### Supplied data

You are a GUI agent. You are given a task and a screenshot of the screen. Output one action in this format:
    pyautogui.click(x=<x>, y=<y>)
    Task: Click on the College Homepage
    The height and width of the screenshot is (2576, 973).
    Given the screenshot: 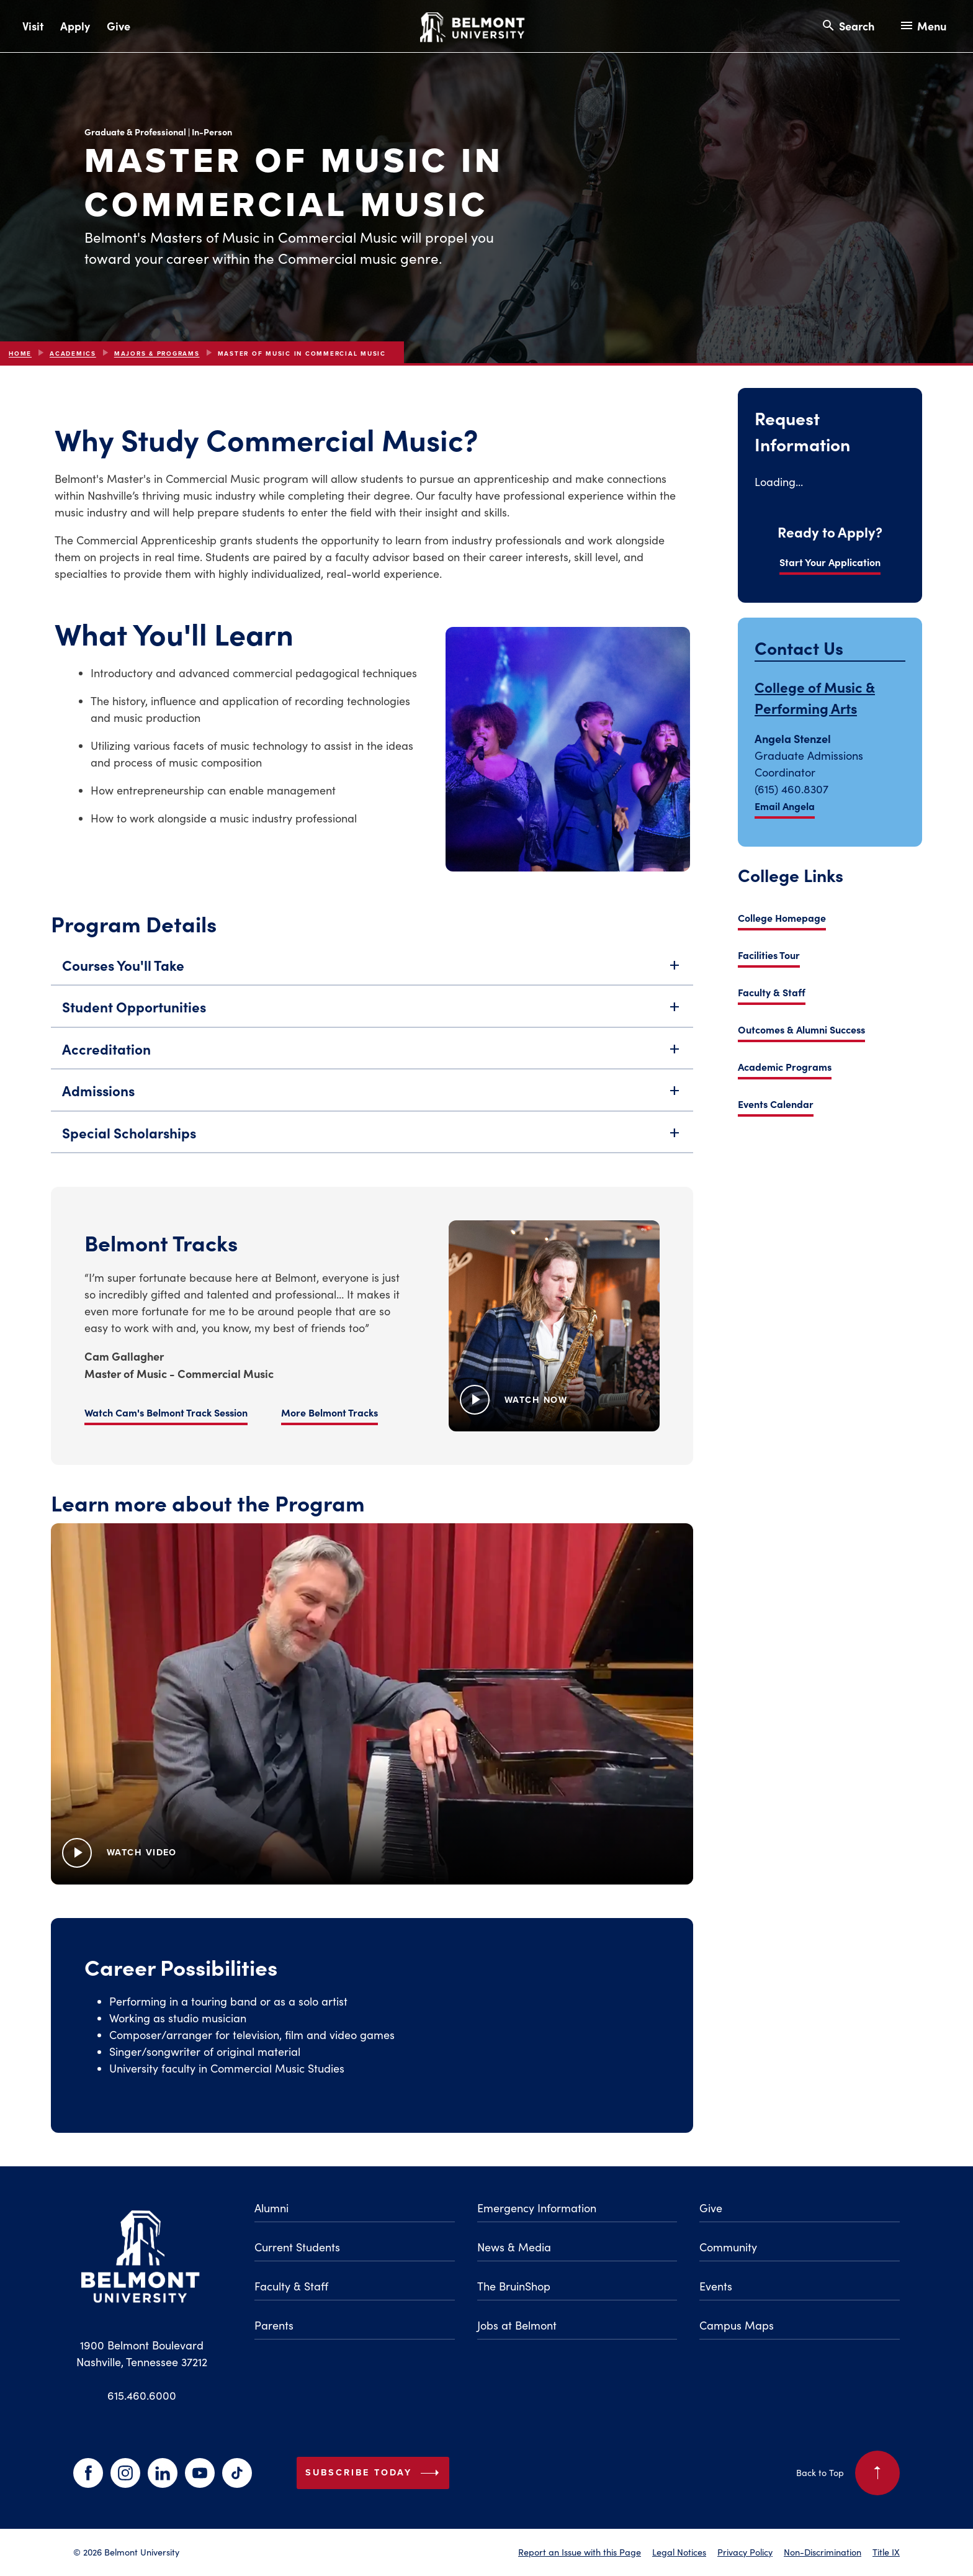 What is the action you would take?
    pyautogui.click(x=782, y=917)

### What to do
Return the opening line of the data and every line after it through the line containing "The height and", please, exactly as written and with nothing added.

### Result of the exercise
You are a GUI agent. You are given a task and a screenshot of the screen. Output one action in this format:
    pyautogui.click(x=<x>, y=<y>)
    Task: Click on the College Homepage
    The height and width of the screenshot is (2576, 973).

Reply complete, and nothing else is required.